═════ SUPPLIED RECORDS

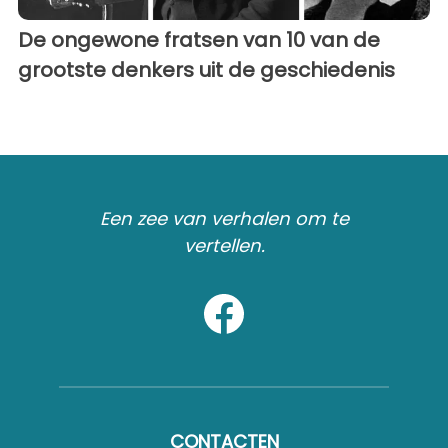
De ongewone fratsen van 10 van de
grootste denkers uit de geschiedenis
Een zee van verhalen om te
vertellen.
CONTACTEN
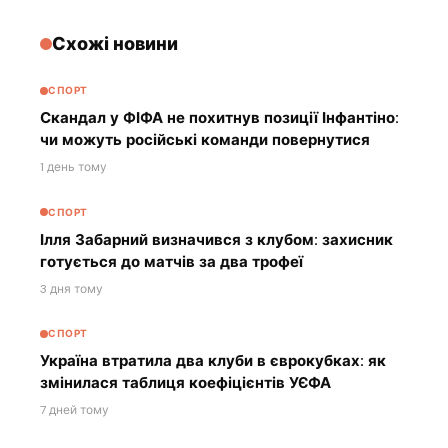
Схожі новини
СПОРТ
Скандал у ФІФА не похитнув позиції Інфантіно:
чи можуть російські команди повернутися
1 день тому
СПОРТ
Ілля Забарний визначився з клубом: захисник
готується до матчів за два трофеї
3 дня тому
СПОРТ
Україна втратила два клуби в єврокубках: як
змінилася таблиця коефіцієнтів УЄФА
7 дней тому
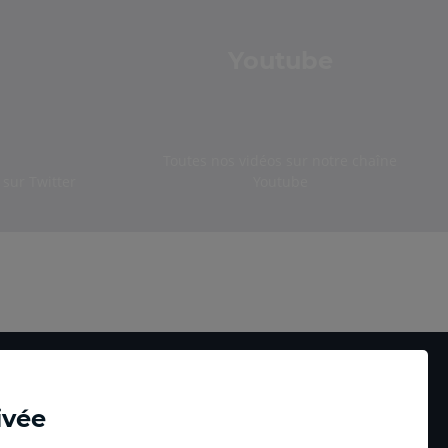
Youtube
Toutes nos vidéos sur notre chaîne
sur Twitter
Youtube
ivée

══════════

From the first record to the last, print everything again exactly, without pictures.

De ongewone fratsen van 10 van de
grootste denkers uit de geschiedenis
Een zee van verhalen om te
vertellen.
CONTACTEN
Схожі новини
СПОРТ
Скандал у ФІФА не похитнув позиції Інфантіно:
чи можуть російські команди повернутися
1 день тому
СПОРТ
Ілля Забарний визначився з клубом: захисник
готується до матчів за два трофеї
3 дня тому
СПОРТ
Україна втратила два клуби в єврокубках: як
змінилася таблиця коефіцієнтів УЄФА
7 дней тому
Youtube
Toutes nos vidéos sur notre chaîne
sur Twitter
Youtube
ivée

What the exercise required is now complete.